Он взглянул на свою тарелку — там была рубленная спаржа в кислом соусе и тефтели из порфиры — так, словно впервые ее увидел. Учитывая, что он расправился с половиной своей порции прежде, чем Кло успела сесть за стол, ее замечание на счет аппетита было вполне верным.

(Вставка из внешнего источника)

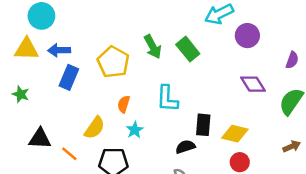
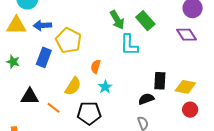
yellow pentagon: (113, 62) -> (69, 40), moved
blue rectangle: (69, 77) -> (44, 57), moved
purple diamond: (253, 84) -> (186, 35), moved
cyan L-shape: (167, 99) -> (129, 45), moved

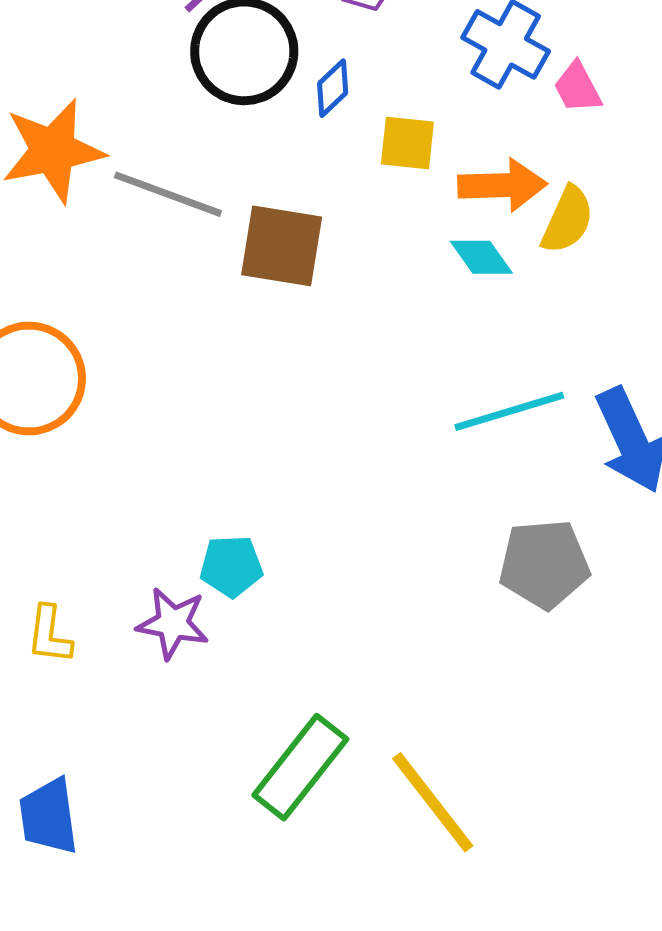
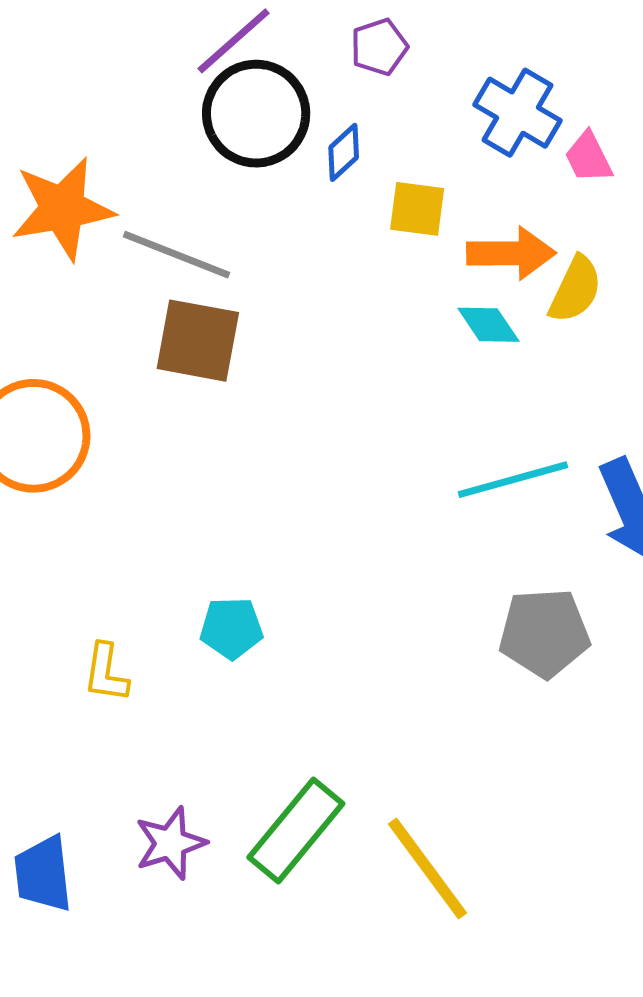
brown square: (282, 246) -> (198, 341), moved
purple star: (173, 623) -> (170, 843), moved, turned -30
yellow L-shape: (49, 635) -> (106, 673), moved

— Да, — сказал он осторожно, — Кажется, я и в самом деле заметил какое-то улучшение.

Кло засмеялась.

— Ты ешь не меньше, чем до… — она запнулась, — не меньше, чем раньше. А может, даже и больше. И если твой аппетит связан с самочувствием, я за тебя уже не боюсь.

— Видимо, мой организм решил, что раз в кои-то веки выдалась возможность от души поесть, надо этим пользоваться.

Ему было приятно, что Кло улыбается, в последнее время у нее было не много поводов для этого.

— Ты уверен, что тебе можно есть так много? — уточнила она, садясь за стол, — Я думала, для таких случаев есть какая-нибудь диета. Ты ведь малоподвижен сейчас, а лишний вес может быть опасен. Я так думаю…

— Я не заметил, что поправился, — сказал он, и это было правдой, он ощущал свое тело все еще предельно неуклюжим и неловким, но прежнего ощущения неуправляемой мертвой тяжести уже не возникало, — Кажется, я даже скинул пару кило.

— И выглядишь ты… более свежим. Боли сильные?

Про боли, которые он испытывает, Кло должна была знать не хуже него самого. Она не могла не чувствовать, как он ворочается всю ночь напролет, как с трудом поднимается по утрам, как медленно одевается, с трудом контролируя свое бывшее когда-то таким послушным тело, ставшее теперь обузой.

Боль не оставила его, но сделалась более глухой, отстраненной, точно между ними возникло какое-то препятствие, слишком прочное для ее отравленных острых зубов. Она не собиралась так просто оставлять своего старого знакомого, но и былой силы уже не имела. Она приходила к нему мучительными мигренями по утрам, сдавливая голову стальными обручами, но он научился с этим справляться, а может это тоже стало одной из его привычек. Изувеченная рука тоже напоминала о себе при каждом неудачном движении, но раздробленные кости уже не так досаждали, как прежде.

Маан, никогда не считавший себя суеверным, старался об этом даже не думать. Само слово «улучшение» казалось ему опасным, запретным. Об улучшении нельзя было думать, и он изгонял эту трепетную мысль всякий раз, когда она возникала. Не улучшение, просто ремиссия, временный подъем. Точно боль была живым существом, коварно затаившимся в своей норе чтобы напасть на него в момент облегчения, и разрушить все возводимые разумом иллюзии.